___ Data listing ___

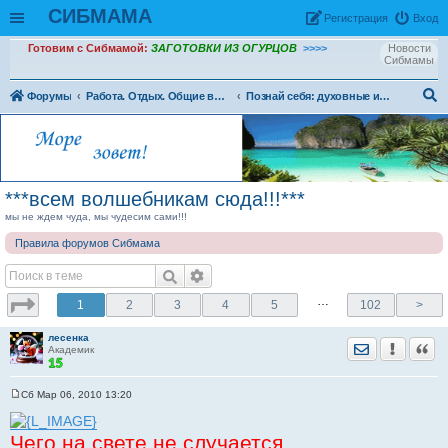
СИБМАМА
Рeгиcтpaция
Вход
Готовим с Сибмамой:
ЗАГОТОВКИ ИЗ ОГУРЦОВ
>>>>
Новости
Сибмамы
Форумы
Работа. Отдых. Общие вопросы
Познай себя: духовные и телесные практики, системы саморазвития
ои
ск
***всем волшебникам сюда!!!***
мы не ждем чуда, мы чудесим сами!!!
Правила форумов Сибмама
…
1
2
3
4
5
102
>
лесенка
Отправить лич
Уведомить
Цита
Академик
Сб Мар 06, 2010 13:20
С
о
о
Чего на свете не случается,
б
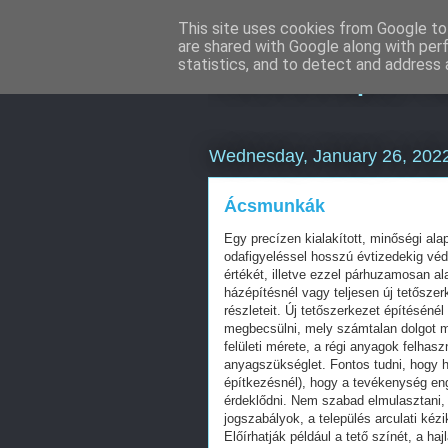
This site uses cookies from Google to 
are shared with Google along with per
Keresőoptimal
statistics, and to detect and address 
Wednesday, January 26, 202
Ácsmunkák
Egy precízen kialakított, minőségi ala
odafigyeléssel hosszú évtizedekig védi
értékét, illetve ezzel párhuzamosan al
házépítésnél vagy teljesen új tetőszer
részleteit. Új tetőszerkezet építésénél
megbecsülni, mely számtalan dolgot m
felületi mérete, a régi anyagok felhaszn
anyagszükséglet. Fontos tudni, hogy ha
építkezésnél), hogy a tevékenység eng
érdeklődni. Nem szabad elmulasztani, i
jogszabályok, a település arculati k
Előírhatják például a tető színét, a h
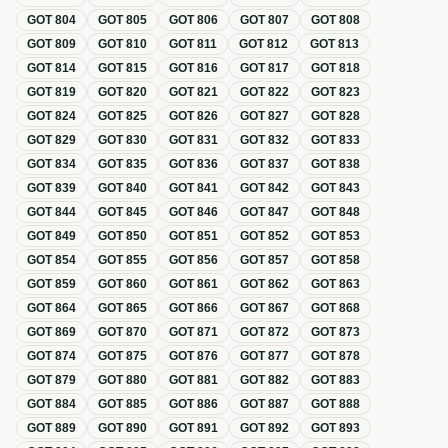
GOT
804
GOT
805
GOT
806
GOT
807
GOT
808
GOT
809
GOT
810
GOT
811
GOT
812
GOT
813
GOT
814
GOT
815
GOT
816
GOT
817
GOT
818
GOT
819
GOT
820
GOT
821
GOT
822
GOT
823
GOT
824
GOT
825
GOT
826
GOT
827
GOT
828
GOT
829
GOT
830
GOT
831
GOT
832
GOT
833
GOT
834
GOT
835
GOT
836
GOT
837
GOT
838
GOT
839
GOT
840
GOT
841
GOT
842
GOT
843
GOT
844
GOT
845
GOT
846
GOT
847
GOT
848
GOT
849
GOT
850
GOT
851
GOT
852
GOT
853
GOT
854
GOT
855
GOT
856
GOT
857
GOT
858
GOT
859
GOT
860
GOT
861
GOT
862
GOT
863
GOT
864
GOT
865
GOT
866
GOT
867
GOT
868
GOT
869
GOT
870
GOT
871
GOT
872
GOT
873
GOT
874
GOT
875
GOT
876
GOT
877
GOT
878
GOT
879
GOT
880
GOT
881
GOT
882
GOT
883
GOT
884
GOT
885
GOT
886
GOT
887
GOT
888
GOT
889
GOT
890
GOT
891
GOT
892
GOT
893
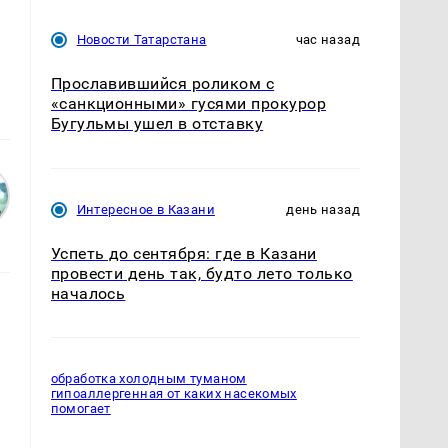
Новости Татарстана
час назад
Прославившийся роликом с
«санкционными» гусями прокурор
Бугульмы ушел в отставку
Интересное в Казани
день назад
Успеть до сентября: где в Казани
провести день так, будто лето только
началось
обработка холодным туманом
гипоаллергенная от каких насекомых
помогает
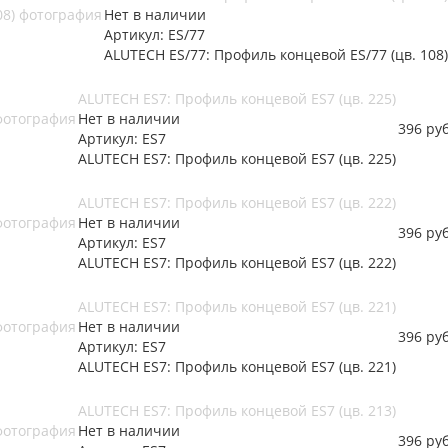
Нет в наличии
Артикул: ES/77
ALUTECH ES/77: Профиль концевой ES/77 (цв. 108)
ALUTECH ES7: Профиль концевой ES7 (цв. 225)
Нет в наличии
396
руб
Артикул: ES7
ALUTECH ES7: Профиль концевой ES7 (цв. 225)
ALUTECH ES7: Профиль концевой ES7 (цв. 222)
Нет в наличии
396
руб
Артикул: ES7
ALUTECH ES7: Профиль концевой ES7 (цв. 222)
ALUTECH ES7: Профиль концевой ES7 (цв. 221)
Нет в наличии
396
руб
Артикул: ES7
ALUTECH ES7: Профиль концевой ES7 (цв. 221)
ALUTECH ES7: Профиль концевой ES7 (цв. 213)
Нет в наличии
396
руб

___

## Work item:
If a line of the listing above contains "Google", pick it out and copy it.

## Answer area:
This site uses cookies from Google to 
are shared with Google along with per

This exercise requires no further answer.